### EXERCISE OBJECTIVE:
Look at the entries below and restate word for word the lines from the first through the one that has "# Support natural movements & stre".

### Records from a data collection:
[Start of section]
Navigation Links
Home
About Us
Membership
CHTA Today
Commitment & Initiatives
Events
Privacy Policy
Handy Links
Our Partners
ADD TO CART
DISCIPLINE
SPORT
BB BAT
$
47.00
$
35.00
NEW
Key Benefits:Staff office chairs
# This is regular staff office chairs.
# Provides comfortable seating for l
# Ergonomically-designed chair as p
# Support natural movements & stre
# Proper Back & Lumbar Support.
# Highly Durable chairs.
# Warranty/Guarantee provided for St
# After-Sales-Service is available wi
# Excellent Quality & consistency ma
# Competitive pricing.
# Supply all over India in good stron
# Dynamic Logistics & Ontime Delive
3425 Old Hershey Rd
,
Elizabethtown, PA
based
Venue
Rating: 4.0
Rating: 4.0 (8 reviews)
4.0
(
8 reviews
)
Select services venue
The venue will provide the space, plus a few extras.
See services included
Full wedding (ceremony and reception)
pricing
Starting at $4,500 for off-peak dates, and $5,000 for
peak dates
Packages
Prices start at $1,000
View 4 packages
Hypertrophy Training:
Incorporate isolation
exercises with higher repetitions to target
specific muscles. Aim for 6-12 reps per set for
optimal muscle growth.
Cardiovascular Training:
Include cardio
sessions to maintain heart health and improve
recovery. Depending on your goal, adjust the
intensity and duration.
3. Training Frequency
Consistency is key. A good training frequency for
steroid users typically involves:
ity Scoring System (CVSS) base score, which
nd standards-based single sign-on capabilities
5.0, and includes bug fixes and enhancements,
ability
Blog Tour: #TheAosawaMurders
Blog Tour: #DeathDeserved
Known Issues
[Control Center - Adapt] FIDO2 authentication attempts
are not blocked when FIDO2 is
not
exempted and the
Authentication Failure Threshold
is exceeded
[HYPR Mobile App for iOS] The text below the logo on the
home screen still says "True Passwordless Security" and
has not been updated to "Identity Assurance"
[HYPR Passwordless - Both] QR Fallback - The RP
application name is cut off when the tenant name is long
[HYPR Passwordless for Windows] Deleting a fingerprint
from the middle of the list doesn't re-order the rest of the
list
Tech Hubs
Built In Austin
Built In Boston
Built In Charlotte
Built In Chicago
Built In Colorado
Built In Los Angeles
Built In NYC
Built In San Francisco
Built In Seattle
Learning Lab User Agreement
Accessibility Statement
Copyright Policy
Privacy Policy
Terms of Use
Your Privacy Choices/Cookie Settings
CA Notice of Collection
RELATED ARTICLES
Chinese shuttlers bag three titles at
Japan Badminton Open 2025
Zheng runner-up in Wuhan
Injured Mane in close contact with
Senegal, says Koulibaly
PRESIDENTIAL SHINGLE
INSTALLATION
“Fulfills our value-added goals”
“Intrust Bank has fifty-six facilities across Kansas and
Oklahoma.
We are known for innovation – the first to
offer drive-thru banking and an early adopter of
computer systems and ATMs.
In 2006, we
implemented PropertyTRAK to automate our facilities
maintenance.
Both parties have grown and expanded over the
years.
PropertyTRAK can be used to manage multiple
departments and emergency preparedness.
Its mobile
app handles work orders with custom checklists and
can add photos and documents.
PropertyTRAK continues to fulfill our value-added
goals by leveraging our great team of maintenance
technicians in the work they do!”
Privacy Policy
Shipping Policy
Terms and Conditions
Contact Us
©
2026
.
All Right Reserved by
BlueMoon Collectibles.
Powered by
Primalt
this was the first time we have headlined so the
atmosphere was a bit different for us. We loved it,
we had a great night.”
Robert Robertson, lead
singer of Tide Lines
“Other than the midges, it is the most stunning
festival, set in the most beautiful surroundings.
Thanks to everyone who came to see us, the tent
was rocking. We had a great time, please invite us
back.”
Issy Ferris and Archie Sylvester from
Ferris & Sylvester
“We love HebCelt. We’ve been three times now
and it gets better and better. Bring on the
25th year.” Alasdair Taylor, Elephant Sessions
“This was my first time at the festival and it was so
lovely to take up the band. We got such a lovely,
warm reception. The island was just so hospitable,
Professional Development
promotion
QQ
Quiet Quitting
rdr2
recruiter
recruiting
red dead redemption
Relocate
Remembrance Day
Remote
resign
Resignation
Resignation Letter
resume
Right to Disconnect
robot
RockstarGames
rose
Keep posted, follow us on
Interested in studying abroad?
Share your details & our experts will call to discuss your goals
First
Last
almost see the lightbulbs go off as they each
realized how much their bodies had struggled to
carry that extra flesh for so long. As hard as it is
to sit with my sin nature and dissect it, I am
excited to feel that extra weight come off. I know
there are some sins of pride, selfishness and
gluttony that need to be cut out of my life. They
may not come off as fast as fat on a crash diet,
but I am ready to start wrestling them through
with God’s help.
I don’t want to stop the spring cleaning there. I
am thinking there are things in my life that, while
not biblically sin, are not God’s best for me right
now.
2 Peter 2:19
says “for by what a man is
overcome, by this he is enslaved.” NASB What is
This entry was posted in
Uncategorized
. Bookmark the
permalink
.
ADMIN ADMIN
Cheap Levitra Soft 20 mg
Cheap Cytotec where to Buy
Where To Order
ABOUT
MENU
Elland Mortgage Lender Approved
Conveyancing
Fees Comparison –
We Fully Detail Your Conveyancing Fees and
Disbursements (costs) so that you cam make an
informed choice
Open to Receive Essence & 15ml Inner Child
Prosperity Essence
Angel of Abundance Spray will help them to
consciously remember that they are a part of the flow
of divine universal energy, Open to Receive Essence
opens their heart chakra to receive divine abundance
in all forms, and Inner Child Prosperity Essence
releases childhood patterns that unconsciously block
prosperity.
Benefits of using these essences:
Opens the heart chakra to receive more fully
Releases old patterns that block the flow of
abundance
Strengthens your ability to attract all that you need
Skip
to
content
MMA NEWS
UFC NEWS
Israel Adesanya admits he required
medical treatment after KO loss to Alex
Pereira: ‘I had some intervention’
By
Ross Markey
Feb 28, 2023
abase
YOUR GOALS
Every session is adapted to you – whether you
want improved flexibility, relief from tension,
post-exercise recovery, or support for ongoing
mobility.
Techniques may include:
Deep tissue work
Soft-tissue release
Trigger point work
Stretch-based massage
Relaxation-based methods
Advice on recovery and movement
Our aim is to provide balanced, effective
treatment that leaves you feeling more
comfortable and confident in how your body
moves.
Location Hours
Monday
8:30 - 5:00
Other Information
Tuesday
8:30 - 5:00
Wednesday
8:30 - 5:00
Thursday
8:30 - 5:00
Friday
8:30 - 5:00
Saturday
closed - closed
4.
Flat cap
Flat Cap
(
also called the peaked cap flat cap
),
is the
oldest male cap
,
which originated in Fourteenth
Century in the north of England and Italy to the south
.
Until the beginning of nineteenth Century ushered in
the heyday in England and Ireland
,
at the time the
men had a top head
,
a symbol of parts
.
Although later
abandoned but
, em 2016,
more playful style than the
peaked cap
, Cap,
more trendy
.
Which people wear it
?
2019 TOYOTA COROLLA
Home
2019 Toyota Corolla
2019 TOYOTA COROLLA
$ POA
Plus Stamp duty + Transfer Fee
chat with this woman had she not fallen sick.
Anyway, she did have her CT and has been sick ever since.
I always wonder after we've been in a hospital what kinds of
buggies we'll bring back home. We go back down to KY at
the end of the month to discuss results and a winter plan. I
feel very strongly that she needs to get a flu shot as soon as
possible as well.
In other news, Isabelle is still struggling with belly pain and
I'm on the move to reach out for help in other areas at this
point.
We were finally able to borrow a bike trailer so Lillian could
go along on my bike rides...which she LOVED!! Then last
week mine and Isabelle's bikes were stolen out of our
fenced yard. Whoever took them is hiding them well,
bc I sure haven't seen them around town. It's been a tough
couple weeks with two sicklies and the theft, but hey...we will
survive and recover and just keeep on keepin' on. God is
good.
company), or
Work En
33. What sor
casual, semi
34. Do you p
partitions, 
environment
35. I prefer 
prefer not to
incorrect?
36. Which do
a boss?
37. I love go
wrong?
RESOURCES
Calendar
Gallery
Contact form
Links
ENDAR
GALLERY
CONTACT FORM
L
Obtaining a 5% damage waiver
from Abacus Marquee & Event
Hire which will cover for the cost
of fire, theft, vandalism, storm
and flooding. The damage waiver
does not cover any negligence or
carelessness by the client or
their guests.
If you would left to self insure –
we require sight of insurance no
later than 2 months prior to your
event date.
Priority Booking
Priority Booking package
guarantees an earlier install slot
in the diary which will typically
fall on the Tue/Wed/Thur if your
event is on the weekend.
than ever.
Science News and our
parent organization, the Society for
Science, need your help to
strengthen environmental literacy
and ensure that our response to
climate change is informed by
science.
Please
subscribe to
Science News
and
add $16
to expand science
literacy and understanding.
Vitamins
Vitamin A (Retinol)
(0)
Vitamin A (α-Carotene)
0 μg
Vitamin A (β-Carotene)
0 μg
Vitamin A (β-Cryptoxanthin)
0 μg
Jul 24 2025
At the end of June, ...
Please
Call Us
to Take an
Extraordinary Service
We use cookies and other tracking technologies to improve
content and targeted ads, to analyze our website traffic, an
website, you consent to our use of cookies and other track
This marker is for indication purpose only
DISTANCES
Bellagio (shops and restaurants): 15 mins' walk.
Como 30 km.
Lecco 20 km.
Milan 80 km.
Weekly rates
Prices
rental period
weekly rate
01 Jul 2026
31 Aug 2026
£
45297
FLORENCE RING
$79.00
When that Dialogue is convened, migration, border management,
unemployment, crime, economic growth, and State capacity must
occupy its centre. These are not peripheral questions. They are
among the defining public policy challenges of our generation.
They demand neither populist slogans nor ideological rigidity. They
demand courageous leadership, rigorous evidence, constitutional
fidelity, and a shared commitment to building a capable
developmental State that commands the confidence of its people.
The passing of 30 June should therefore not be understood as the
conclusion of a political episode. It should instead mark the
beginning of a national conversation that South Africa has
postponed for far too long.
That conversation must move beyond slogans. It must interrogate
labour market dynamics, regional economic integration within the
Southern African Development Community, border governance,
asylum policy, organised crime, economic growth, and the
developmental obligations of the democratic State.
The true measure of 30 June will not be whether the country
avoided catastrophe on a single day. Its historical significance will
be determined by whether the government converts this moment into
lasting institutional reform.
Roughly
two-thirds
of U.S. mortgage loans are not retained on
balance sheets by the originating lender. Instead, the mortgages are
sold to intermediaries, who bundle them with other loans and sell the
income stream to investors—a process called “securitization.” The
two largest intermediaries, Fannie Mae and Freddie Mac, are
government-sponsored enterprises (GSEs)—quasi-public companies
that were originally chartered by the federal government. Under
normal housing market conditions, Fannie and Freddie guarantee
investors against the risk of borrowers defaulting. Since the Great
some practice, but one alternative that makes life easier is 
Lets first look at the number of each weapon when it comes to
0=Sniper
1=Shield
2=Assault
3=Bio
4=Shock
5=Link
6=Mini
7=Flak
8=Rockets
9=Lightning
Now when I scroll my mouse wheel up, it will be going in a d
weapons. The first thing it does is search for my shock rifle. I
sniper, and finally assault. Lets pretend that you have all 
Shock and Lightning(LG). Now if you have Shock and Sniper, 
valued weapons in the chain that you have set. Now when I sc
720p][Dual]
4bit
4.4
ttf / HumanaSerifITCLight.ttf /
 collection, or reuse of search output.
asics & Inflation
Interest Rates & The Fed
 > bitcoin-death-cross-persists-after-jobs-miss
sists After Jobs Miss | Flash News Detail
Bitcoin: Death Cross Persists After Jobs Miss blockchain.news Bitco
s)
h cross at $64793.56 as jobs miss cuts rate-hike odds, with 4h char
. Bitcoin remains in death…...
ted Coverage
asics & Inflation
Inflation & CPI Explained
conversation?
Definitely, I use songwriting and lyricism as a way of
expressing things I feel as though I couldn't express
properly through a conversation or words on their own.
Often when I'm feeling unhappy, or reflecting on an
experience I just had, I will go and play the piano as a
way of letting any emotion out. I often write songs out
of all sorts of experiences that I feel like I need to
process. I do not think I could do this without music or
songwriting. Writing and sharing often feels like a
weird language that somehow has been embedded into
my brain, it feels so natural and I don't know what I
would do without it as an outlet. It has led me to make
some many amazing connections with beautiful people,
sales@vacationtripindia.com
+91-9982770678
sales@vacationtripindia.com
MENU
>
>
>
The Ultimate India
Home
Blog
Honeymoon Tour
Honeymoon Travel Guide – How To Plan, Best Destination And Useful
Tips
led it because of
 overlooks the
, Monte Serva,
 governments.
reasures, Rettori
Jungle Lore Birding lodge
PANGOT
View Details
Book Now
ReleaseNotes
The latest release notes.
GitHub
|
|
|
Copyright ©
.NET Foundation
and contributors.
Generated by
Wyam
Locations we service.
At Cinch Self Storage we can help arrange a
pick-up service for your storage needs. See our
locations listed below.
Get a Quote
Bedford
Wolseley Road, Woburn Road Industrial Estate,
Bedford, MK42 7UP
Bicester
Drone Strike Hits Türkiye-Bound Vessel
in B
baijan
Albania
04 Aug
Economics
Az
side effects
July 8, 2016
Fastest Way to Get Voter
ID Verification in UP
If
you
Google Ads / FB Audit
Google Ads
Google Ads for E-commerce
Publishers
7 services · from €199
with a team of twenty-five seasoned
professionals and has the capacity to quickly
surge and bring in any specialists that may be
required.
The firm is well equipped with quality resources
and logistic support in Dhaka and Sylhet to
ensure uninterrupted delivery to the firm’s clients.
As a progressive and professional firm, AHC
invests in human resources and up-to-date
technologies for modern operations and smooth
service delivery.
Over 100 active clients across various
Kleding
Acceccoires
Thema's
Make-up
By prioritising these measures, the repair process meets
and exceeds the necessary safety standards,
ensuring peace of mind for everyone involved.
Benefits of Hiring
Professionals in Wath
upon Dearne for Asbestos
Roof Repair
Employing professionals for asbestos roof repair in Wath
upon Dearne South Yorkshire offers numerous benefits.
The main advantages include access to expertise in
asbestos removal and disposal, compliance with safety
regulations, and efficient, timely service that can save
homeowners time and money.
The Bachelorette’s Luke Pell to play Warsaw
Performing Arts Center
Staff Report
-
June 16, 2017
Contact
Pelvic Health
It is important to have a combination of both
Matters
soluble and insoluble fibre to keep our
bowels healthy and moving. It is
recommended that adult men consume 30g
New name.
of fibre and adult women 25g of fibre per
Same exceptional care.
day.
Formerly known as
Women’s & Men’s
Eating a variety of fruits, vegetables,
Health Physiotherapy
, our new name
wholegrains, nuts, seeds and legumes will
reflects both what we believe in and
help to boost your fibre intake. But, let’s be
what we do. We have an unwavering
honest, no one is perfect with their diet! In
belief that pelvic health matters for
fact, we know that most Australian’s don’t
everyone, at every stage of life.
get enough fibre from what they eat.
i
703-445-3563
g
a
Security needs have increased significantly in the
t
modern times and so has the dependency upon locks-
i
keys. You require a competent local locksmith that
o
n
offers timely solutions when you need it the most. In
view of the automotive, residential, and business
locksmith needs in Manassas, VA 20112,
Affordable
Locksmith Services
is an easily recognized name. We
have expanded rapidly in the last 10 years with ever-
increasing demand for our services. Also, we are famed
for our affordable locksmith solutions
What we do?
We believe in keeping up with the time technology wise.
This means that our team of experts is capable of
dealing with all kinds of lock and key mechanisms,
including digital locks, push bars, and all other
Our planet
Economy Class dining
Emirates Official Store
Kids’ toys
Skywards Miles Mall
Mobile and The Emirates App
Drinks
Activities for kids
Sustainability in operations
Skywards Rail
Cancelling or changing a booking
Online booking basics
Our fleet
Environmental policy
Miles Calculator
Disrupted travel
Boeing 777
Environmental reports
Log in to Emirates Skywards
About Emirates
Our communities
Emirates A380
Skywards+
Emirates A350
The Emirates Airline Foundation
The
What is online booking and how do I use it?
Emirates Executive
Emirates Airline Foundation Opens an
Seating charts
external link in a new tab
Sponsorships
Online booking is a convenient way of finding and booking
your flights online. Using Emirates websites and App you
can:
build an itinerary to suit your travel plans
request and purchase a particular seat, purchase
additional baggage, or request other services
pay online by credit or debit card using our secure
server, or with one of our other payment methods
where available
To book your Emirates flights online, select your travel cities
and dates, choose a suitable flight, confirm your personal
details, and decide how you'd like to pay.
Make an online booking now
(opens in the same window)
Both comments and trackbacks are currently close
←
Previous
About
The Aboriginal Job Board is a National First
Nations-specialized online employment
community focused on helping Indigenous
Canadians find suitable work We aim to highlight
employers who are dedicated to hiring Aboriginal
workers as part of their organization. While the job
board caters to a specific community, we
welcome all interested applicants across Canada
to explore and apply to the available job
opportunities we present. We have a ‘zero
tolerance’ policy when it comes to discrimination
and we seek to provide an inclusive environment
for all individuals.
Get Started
[End of section]
### WORKED SOLUTION:
Navigation Links
Home
About Us
Membership
CHTA Today
Commitment & Initiatives
Events
Privacy Policy
Handy Links
Our Partners
ADD TO CART
DISCIPLINE
SPORT
BB BAT
$
47.00
$
35.00
NEW
Key Benefits:Staff office chairs
# This is regular staff office chairs.
# Provides comfortable seating for l
# Ergonomically-designed chair as p
# Support natural movements & stre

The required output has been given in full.